(Exercise data Opens)

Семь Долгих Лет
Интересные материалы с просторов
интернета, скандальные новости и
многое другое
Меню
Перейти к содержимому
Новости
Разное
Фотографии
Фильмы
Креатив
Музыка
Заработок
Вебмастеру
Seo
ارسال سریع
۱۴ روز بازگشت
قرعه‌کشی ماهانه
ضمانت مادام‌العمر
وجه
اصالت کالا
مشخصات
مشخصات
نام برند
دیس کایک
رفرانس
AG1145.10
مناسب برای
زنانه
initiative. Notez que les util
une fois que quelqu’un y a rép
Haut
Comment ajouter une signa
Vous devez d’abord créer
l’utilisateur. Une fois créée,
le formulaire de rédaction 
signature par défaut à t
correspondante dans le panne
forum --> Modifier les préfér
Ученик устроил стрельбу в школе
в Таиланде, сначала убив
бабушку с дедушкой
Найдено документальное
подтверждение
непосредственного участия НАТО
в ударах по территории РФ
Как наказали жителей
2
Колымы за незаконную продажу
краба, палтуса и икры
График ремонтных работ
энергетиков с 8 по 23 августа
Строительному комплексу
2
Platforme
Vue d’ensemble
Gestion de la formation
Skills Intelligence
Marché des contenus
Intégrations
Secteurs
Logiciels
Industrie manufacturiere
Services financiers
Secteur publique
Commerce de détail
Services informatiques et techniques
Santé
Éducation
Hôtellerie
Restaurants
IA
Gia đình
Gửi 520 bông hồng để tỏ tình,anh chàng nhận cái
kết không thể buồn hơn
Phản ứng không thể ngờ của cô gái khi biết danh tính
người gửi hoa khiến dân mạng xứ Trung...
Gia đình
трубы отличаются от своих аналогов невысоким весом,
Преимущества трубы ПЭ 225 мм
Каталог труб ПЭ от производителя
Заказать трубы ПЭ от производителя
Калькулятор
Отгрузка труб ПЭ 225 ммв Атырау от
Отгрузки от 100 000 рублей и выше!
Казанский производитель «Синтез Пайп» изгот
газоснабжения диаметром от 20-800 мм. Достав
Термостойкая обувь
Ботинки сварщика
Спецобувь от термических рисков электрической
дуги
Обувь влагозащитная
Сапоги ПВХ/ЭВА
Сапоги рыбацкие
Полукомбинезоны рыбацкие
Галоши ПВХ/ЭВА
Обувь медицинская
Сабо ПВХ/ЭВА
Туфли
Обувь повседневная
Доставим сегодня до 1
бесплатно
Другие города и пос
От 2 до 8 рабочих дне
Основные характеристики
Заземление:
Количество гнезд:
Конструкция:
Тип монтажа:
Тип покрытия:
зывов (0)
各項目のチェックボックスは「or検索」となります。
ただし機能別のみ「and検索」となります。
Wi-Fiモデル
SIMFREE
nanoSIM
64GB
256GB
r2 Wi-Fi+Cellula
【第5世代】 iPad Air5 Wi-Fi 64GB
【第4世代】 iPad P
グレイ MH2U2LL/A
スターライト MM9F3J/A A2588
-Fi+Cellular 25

(Exercise data Closes)
(Exercise data Opens)

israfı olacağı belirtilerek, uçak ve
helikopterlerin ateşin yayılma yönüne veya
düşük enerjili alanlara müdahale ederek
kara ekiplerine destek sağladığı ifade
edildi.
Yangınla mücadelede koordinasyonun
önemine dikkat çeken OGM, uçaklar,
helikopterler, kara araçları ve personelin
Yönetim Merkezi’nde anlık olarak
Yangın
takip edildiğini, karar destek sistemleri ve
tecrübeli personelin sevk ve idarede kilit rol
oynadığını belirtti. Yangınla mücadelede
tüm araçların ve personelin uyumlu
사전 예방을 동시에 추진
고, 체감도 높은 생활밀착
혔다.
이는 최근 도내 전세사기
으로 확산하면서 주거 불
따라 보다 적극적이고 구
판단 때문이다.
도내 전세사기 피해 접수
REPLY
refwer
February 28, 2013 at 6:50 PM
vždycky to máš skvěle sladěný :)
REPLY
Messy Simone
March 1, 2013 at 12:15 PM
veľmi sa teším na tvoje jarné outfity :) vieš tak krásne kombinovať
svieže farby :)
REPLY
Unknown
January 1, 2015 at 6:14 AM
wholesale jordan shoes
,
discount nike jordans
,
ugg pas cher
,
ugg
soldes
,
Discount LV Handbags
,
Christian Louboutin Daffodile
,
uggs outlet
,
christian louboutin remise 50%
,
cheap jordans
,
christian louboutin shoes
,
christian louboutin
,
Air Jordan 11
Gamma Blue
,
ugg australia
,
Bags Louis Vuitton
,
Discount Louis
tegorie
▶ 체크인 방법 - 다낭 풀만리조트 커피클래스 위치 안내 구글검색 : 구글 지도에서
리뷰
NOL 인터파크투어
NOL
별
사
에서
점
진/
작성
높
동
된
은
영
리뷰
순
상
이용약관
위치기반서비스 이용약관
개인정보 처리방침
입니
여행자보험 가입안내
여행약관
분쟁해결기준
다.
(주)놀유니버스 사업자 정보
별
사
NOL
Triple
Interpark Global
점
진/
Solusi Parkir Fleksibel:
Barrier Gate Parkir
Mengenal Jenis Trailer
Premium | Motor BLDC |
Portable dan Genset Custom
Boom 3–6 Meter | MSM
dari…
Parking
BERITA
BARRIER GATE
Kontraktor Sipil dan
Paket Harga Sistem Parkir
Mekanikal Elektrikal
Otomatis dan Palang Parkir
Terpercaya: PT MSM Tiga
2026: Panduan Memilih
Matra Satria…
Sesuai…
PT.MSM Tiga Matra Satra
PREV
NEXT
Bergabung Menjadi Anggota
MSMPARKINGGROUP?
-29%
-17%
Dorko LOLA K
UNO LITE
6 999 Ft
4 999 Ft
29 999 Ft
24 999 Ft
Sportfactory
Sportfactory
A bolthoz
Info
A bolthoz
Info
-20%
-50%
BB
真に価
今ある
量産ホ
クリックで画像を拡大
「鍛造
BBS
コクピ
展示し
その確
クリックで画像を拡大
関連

(Exercise data Closes)
(Exercise data Opens)

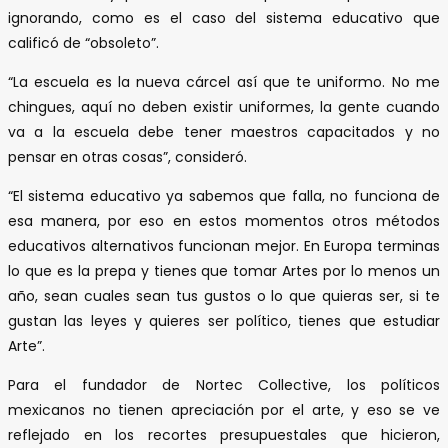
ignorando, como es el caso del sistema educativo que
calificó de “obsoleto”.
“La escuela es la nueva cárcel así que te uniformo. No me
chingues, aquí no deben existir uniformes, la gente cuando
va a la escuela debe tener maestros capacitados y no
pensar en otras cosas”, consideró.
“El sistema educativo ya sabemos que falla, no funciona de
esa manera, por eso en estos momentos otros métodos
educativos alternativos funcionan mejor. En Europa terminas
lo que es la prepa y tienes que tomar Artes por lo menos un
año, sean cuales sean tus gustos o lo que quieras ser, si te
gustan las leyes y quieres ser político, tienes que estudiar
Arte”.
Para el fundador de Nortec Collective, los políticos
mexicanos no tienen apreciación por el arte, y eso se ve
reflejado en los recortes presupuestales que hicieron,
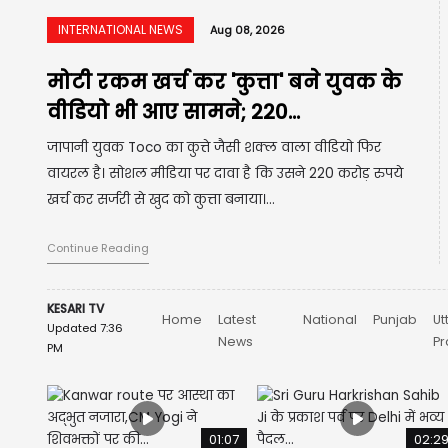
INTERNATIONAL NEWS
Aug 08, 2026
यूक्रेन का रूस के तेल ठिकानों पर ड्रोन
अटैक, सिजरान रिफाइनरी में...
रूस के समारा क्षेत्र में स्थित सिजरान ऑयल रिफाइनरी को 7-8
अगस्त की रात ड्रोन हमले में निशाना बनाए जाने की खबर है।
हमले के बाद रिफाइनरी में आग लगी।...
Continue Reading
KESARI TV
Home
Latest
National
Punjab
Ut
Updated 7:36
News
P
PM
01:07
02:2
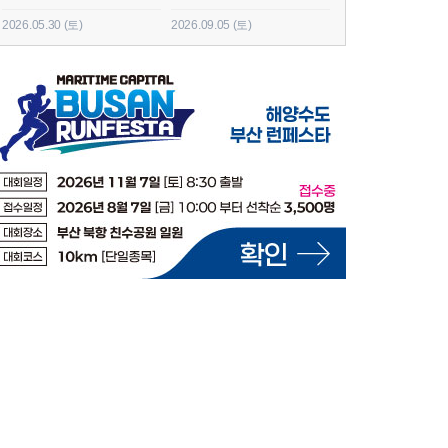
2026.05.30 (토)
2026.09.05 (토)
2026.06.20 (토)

(Exercise data Closes)

Your instructions:
Show every line of the records above that contains the word "mücadelede".

Solution to the problem:
Yangınla mücadelede koordinasyonun
oynadığını belirtti. Yangınla mücadelede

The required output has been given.